The Student Assistance Commission’s Kleemann argues, too, that lower-income families are more hesitant to borrow large sums to finance higher education. 

Beyond taking out loans, more students are working while in school to pay for their education. The commission reports that in 1998, 43 percent of Monetary Award Program grant recipients worked an average of 15 to 33 hours a week. By 2002, 55 percent were working at least 21 hours a week and 37 percent were working more than 31 hours. National data shows that students who work more report they have less access to the classes they need and to such educational services as libraries. And their grades can suffer. 

Laura Petrea, a sophomore at the University of Illinois’ Springfield campus, has been able to finance her education through financial aid and scholarships, which means she doesn’t need to work while attending college.
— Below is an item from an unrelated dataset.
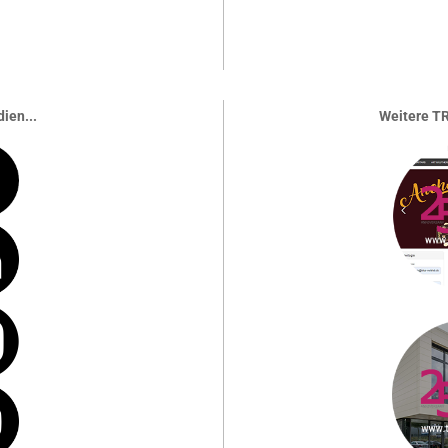
ien...
Weitere TR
Not working, Petrea says, has helped the Marion resident “focus on my studies and not how to pay for my studies.” But her experience is atypical among her classmates, most of whom must work to meet the cost of tuition and books. 

Lawmakers concede that if the affordability gap isn’t closed, or at least narrowed, the consequences could be dramatic: Lower-income students could simply choose not to enroll in college. 

National statistics from the U.S. Department of Education already show that low-income students are less likely to go to college after high school. Because of financial burdens, 22 percent of college-qualified low-income students do not enroll in any postsecondary education. Sixteen percent of lower-middle income students do not enroll. If less aid is available, more of these students will either drop out or not enroll. “If you don’t finance these people properly,” says Brian Fitzgerald, staff director of the Congressional Advisory Committee on Student Financial Aid, “they’re not going to persist.”

Though there’s plenty of concern about the affordability of post-secondary education for lower- and lower-middle income families, most observers say the problem can be corrected before cost barriers become insurmountable.

“There is affordability in Illinois higher education,” Matejka says. “What our job is, is to try to keep it affordable and try to keep students from having to borrow huge amounts of money.’’ But, he concedes, “to keep it affordable, a student is going to have to borrow and probably work at the same time.”